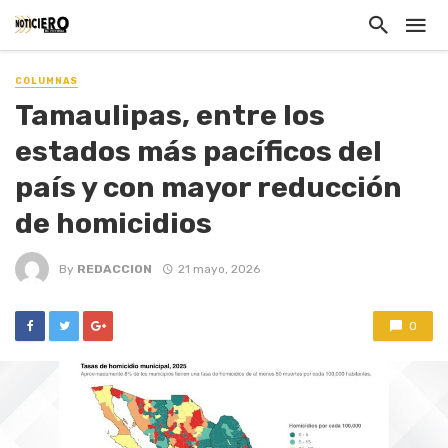
COLUMNAS
Tamaulipas, entre los
estados más pacíficos del
país y con mayor reducción
de homicidios
By
REDACCION
21 mayo, 2026
0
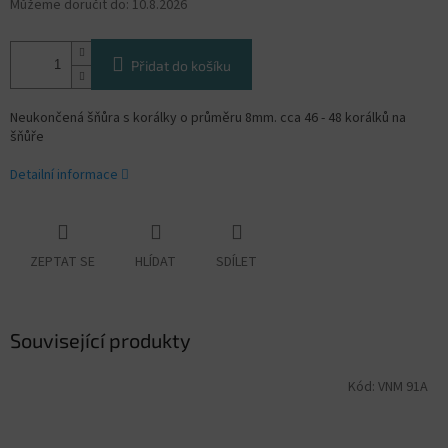
Můžeme doručit do:
10.8.2026
Přidat do košíku
Neukončená šňůra s korálky o průměru 8mm. cca 46 - 48 korálků na
šňůře
Detailní informace
ZEPTAT SE
HLÍDAT
SDÍLET
Související produkty
Kód:
VNM 91A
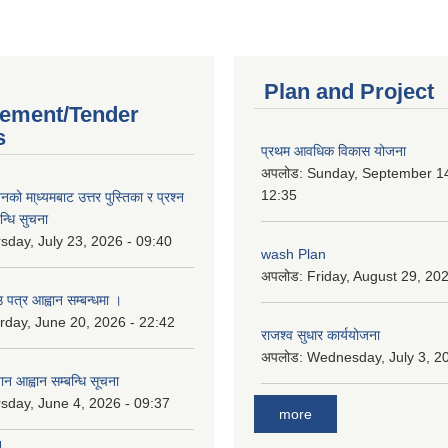
Plan and Project
ement/Tender
s
प्रथम आवधिक विकास योजना
अपलोड:
Sunday, September 14
12:35
को मा्ध्यमबाट उत्तर पुस्तिका र प्रश्न
न्धि सुचना
sday, July 23, 2026 - 09:40
wash Plan
अपलोड:
Friday, August 29, 20
 पत्र आह्वान सम्बन्धमा ।
rday, June 20, 2026 - 22:42
राजश्व सुधार कार्ययोजना
अपलोड:
Wednesday, July 3, 20
ान आह्वान सम्बन्धि सूचना
sday, June 4, 2026 - 09:37
more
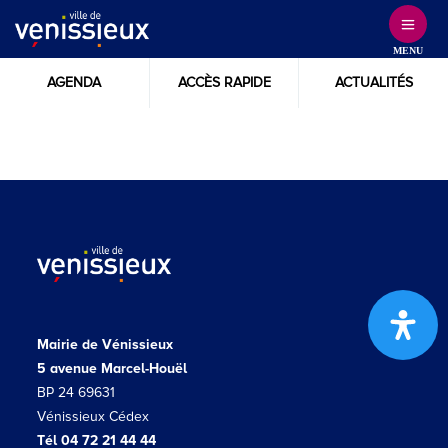
Skip
to
MENU
Content
AGENDA
ACCÈS RAPIDE
ACTUALITÉS
Mairie de Vénissieux
5 avenue Marcel-Houël
BP 24 69631
Vénissieux Cédex
Tél 04 72 21 44 44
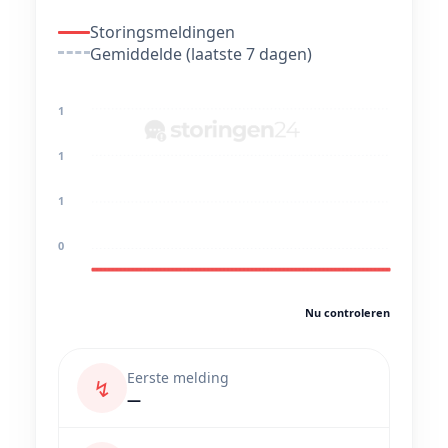
Storingsmeldingen
Gemiddelde (laatste 7 dagen)
1
1
1
0
Nu controleren
Eerste melding
↯
—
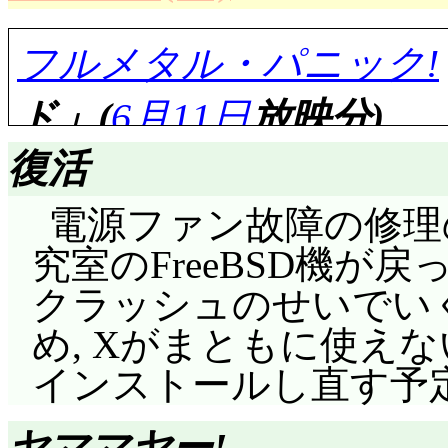
る優香。しかし巧国と
の出入りは想定されて
ず, 陽子同様に優香は
フルメタル・パニック!
も何もないと思うんだ
ていかれるのだった。
チャーマン使っていた
ド」(
6月11日
放映分)
あ。楽俊が巨大化して
ってことか? それにし
でないのは何故? 今
復活
ビショッカー軍団にた
は思えないんだけど。
電源ファン故障の修理
亜。……戦力だったのか(
かった。難民の様子や
評価……☆☆☆☆(前回比: 
究室のFreeBSD機が
ら抜擢した方がまだ使
普通に町中を歩いている
クラッシュのせいでい
米潜水艦パサデナから
ストラーじゃないとフ
には氏名・住所・郵便番
め, Xがまともに使えない
はトゥアハー・デ・ダ
設定忘れたよ。味亜味
桁化してからは倭から
インストールし直す予
行させる。艦内各所が
ギューとステーキング
と? 受付嬢(この表記
大佐殿に「囁かれ」た
クが自ら料理した……っ
のって, 原作で見た
ヤママヤー!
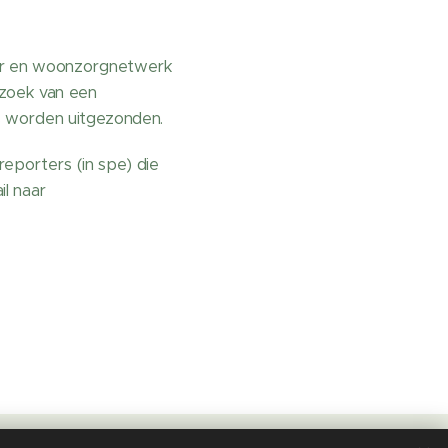
ker en woonzorgnetwerk
ezoek van een
ags worden uitgezonden.
reporters (in spe) die
il naar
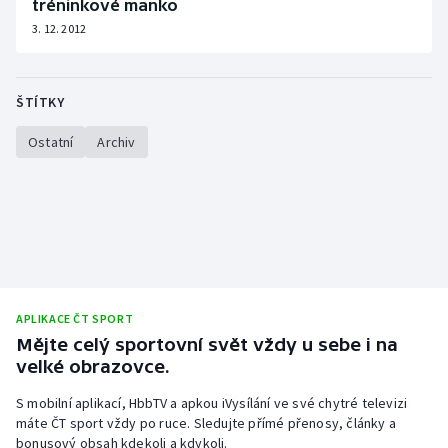
tréninkové manko
Olympijské hry
3. 12. 2012
Parasport
ŠTÍTKY
Plavání
Ostatní
Archiv
Plážový volejbal
Ragby
Rychlobruslení
Rychlostní kanoistika
APLIKACE ČT SPORT
Mějte celý sportovní svět vždy u sebe i na
Short track
velké obrazovce.
S mobilní aplikací, HbbTV a apkou iVysílání ve své chytré televizi
Sportovní střelba
máte ČT sport vždy po ruce. Sledujte přímé přenosy, články a
bonusový obsah kdekoli a kdykoli.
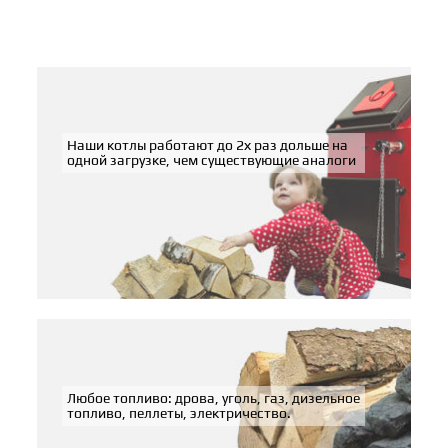
Наши котлы работают до 2х раз дольше на
одной загрузке, чем существующие аналоги
Любое топливо: дрова, уголь, газ, дизельное
топливо, пеллеты, электричество.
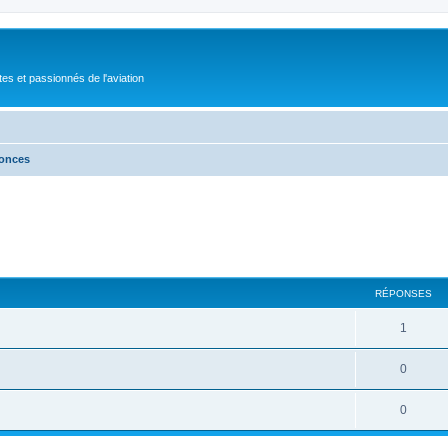
tes et passionnés de l'aviation
nonces
RÉPONSES
1
0
0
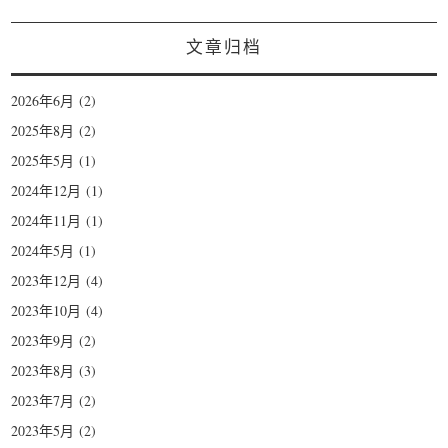
文章归档
2026年6月
(2)
2025年8月
(2)
2025年5月
(1)
2024年12月
(1)
2024年11月
(1)
2024年5月
(1)
2023年12月
(4)
2023年10月
(4)
2023年9月
(2)
2023年8月
(3)
2023年7月
(2)
2023年5月
(2)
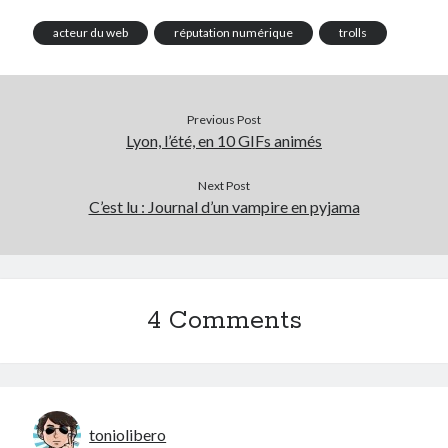
acteur du web
réputation numérique
trolls
Previous Post
Lyon, l’été, en 10 GIFs animés
Next Post
C’est lu : Journal d’un vampire en pyjama
4 Comments
toniolibero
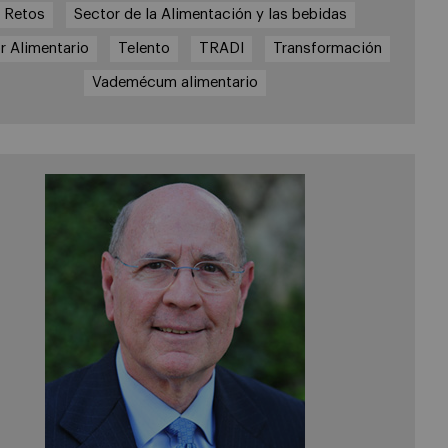
Retos
Sector de la Alimentación y las bebidas
r Alimentario
Telento
TRADI
Transformación
Vademécum alimentario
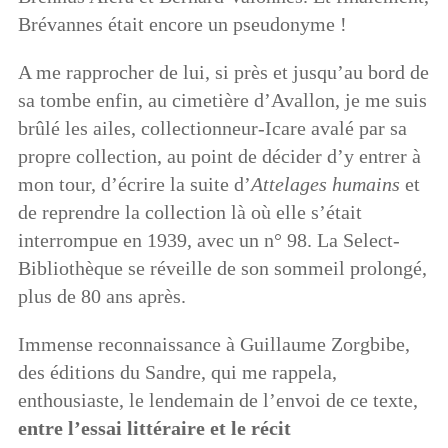
Brévannes était encore un pseudonyme !
A me rapprocher de lui, si près et jusqu’au bord de
sa tombe enfin, au cimetière d’Avallon, je me suis
brûlé les ailes, collectionneur-Icare avalé par sa
propre collection, au point de décider d’y entrer à
mon tour, d’écrire la suite d’
Attelages humains
et
de reprendre la collection là où elle s’était
interrompue en 1939, avec un n° 98. La Select-
Bibliothèque se réveille de son sommeil prolongé,
plus de 80 ans après.
Immense reconnaissance à Guillaume Zorgbibe,
des éditions du Sandre, qui me rappela,
enthousiaste, le lendemain de l’envoi de ce texte,
entre l’essai littéraire et le récit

** Action item **
Reproduce the listing word for word and omit its pictures.

** Reply **
COLUMNAS
Tamaulipas, entre los
estados más pacíficos del
país y con mayor reducción
de homicidios
By
REDACCION
21 mayo, 2026
0
Můžeme doručit do:
10.8.2026
Přidat do košíku
Neukončená šňůra s korálky o průměru 8mm. cca 46 - 48 korálků na
šňůře
Detailní informace
ZEPTAT SE
HLÍDAT
SDÍLET
Související produkty
Kód:
VNM 91A
Plan and Project
ement/Tender
s
प्रथम आवधिक विकास योजना
अपलोड:
Sunday, September 14
12:35
को मा्ध्यमबाट उत्तर पुस्तिका र प्रश्न
न्धि सुचना
sday, July 23, 2026 - 09:40
wash Plan
अपलोड:
Friday, August 29, 20
 पत्र आह्वान सम्बन्धमा ।
rday, June 20, 2026 - 22:42
राजश्व सुधार कार्ययोजना
अपलोड:
Wednesday, July 3, 20
ान आह्वान सम्बन्धि सूचना
sday, June 4, 2026 - 09:37
more
Skip
to
MENU
Content
AGENDA
ACCÈS RAPIDE
ACTUALITÉS
Mairie de Vénissieux
5 avenue Marcel-Houël
BP 24 69631
Vénissieux Cédex
Tél 04 72 21 44 44
Storingsmeldingen
Gemiddelde (laatste 7 dagen)
1
1
1
0
Nu controleren
Eerste melding
↯
—
る優香。しかし巧国と
の出入りは想定されて
ず, 陽子同様に優香は
フルメタル・パニック!
も何もないと思うんだ
ていかれるのだった。
チャーマン使っていた
ド」(
6月11日
放映分)
あ。楽俊が巨大化して
ってことか? それにし
でないのは何故? 今
復活
ビショッカー軍団にた
は思えないんだけど。
電源ファン故障の修理
亜。……戦力だったのか(
かった。難民の様子や
評価……☆☆☆☆(前回比: 
究室のFreeBSD機が
ら抜擢した方がまだ使
普通に町中を歩いている
クラッシュのせいでい
米潜水艦パサデナから
ストラーじゃないとフ
には氏名・住所・郵便番
め, Xがまともに使えない
はトゥアハー・デ・ダ
設定忘れたよ。味亜味
桁化してからは倭から
インストールし直す予
行させる。艦内各所が
ギューとステーキング
と? 受付嬢(この表記
大佐殿に「囁かれ」た
クが自ら料理した……っ
のって, 原作で見た
ヤママヤー!
ker en woonzorgnetwerk
ezoek van een
ags worden uitgezonden.
reporters (in spe) die
il naar
tréninkové manko
Olympijské hry
3. 12. 2012
Parasport
ŠTÍTKY
Plavání
Ostatní
Archiv
Plážový volejbal
Ragby
Rychlobruslení
Rychlostní kanoistika
APLIKACE ČT SPORT
Mějte celý sportovní svět vždy u sebe i na
Short track
velké obrazovce.
S mobilní aplikací, HbbTV a apkou iVysílání ve své chytré televizi
Sportovní střelba
máte ČT sport vždy po ruce. Sledujte přímé přenosy, články a
bonusový obsah kdekoli a kdykoli.
Наши котлы работают до 2х раз дольше на
одной загрузке, чем существующие аналоги
Любое топливо: дрова, уголь, газ, дизельное
топливо, пеллеты, электричество.
tes et passionnés de l'aviation
nonces
RÉPONSES
1
0
0
文章归档
2026年6月
(2)
2025年8月
(2)
2025年5月
(1)
2024年12月
(1)
2024年11月
(1)
2024年5月
(1)
2023年12月
(4)
2023年10月
(4)
2023年9月
(2)
2023年8月
(3)
2023年7月
(2)
2023年5月
(2)
acteur du web
réputation numérique
trolls
Previous Post
Lyon, l’été, en 10 GIFs animés
Next Post
C’est lu : Journal d’un vampire en pyjama
4 Comments
toniolibero
Retos
Sector de la Alimentación y las bebidas
r Alimentario
Telento
TRADI
Transformación
Vademécum alimentario
Brévannes était encore un pseudonyme !
A me rapprocher de lui, si près et jusqu’au bord de
sa tombe enfin, au cimetière d’Avallon, je me suis
brûlé les ailes, collectionneur-Icare avalé par sa
propre collection, au point de décider d’y entrer à
mon tour, d’écrire la suite d’
Attelages humains
et
de reprendre la collection là où elle s’était
interrompue en 1939, avec un n° 98. La Select-
Bibliothèque se réveille de son sommeil prolongé,
plus de 80 ans après.
Immense reconnaissance à Guillaume Zorgbibe,
des éditions du Sandre, qui me rappela,
enthousiaste, le lendemain de l’envoi de ce texte,
entre l’essai littéraire et le récit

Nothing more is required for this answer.